Loïs Boisson hat es schwer. Das sagt die französische Top-Tennisspielerin in einem offenen Post in ihren sozialen Medien. Die Sensation der French Open 2025 musste sich letzte Woche vom WTA-Turnier in Hamburg zurückziehen, wo sie ein Jahr zuvor noch einen wunderschönen Titel gewonnen hatte. Auf Instagram erzählt die 23-jährige Französin, was los war und ist.

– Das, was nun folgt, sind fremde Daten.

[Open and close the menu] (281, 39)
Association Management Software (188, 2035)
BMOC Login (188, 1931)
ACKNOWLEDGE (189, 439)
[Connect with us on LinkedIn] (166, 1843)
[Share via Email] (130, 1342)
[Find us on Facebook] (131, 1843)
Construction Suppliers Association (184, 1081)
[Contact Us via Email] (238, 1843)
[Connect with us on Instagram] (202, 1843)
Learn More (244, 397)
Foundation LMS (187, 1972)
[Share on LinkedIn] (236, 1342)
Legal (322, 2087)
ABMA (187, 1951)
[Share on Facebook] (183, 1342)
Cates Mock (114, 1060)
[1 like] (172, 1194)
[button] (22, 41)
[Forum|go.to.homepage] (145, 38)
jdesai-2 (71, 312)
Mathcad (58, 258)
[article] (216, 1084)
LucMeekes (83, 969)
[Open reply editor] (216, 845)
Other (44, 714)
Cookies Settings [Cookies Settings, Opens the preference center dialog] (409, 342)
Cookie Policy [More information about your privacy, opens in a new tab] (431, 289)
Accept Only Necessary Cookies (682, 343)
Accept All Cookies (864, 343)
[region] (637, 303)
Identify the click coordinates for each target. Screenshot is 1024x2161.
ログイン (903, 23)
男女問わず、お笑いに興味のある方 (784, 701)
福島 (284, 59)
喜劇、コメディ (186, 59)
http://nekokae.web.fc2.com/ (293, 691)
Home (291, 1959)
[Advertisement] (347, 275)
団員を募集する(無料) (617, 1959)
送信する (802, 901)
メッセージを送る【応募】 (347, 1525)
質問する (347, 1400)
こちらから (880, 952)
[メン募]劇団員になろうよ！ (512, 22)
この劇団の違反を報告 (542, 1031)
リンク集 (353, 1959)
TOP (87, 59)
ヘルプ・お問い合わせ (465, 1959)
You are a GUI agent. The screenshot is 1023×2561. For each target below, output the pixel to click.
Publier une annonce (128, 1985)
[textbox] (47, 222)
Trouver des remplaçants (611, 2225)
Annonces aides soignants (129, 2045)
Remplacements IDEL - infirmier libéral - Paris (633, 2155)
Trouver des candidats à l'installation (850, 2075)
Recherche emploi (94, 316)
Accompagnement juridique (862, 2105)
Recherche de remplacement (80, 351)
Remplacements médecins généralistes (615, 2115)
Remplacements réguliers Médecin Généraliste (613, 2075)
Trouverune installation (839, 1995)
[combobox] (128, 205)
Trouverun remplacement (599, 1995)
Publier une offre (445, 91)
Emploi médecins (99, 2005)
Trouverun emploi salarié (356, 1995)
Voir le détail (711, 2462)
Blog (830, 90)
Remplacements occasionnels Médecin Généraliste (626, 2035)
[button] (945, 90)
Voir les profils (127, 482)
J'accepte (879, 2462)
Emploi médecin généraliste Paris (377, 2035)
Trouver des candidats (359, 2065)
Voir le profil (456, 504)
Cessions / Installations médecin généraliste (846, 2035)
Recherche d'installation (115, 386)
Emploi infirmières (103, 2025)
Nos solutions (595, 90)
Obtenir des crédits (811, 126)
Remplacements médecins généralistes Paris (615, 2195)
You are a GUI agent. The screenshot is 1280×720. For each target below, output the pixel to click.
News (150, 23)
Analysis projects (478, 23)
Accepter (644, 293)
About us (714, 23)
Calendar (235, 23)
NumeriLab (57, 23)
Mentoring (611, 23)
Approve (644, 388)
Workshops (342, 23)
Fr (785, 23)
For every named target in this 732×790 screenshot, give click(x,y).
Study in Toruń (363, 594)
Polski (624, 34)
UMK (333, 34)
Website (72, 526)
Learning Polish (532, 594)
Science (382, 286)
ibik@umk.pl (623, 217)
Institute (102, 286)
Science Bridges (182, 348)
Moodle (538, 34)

„Ich war in letzter Zeit nicht sehr aktiv in den sozialen Medien“, beginnt sie ihre Nachricht. Während Wimbledon stürzte sie unglücklich, was zu einer Überdehnung des Knies führte. Das warf sie erneut weit zurück. „Zum Glück war es nichts Ernstes, aber es brauchte wieder ein paar Wochen Erholungszeit, weshalb ich mich aus Hamburg zurückziehen musste. In den letzten zwei Jahren war ich öfter in einer Klinik als auf dem Tennisplatz.“

Schwere Knieverletzung

Bereits 2024 riss sie sich das vordere Kreuzband, was dazu führte, dass sie längere Zeit nicht spielen konnte und in der WTA-Rangliste abrutschte. Sie fiel innerhalb eines Jahres von Platz 152 auf 361 und kehrte erst 2025 wie neugeboren zurück. Sie erreichte das Halbfinale der French Open, stürmte zurück in die Top 100 der Welt und gewann danach das Turnier in Hamburg. Doch in Wimbledon ging es für die französische Tennisspielerin erneut schief.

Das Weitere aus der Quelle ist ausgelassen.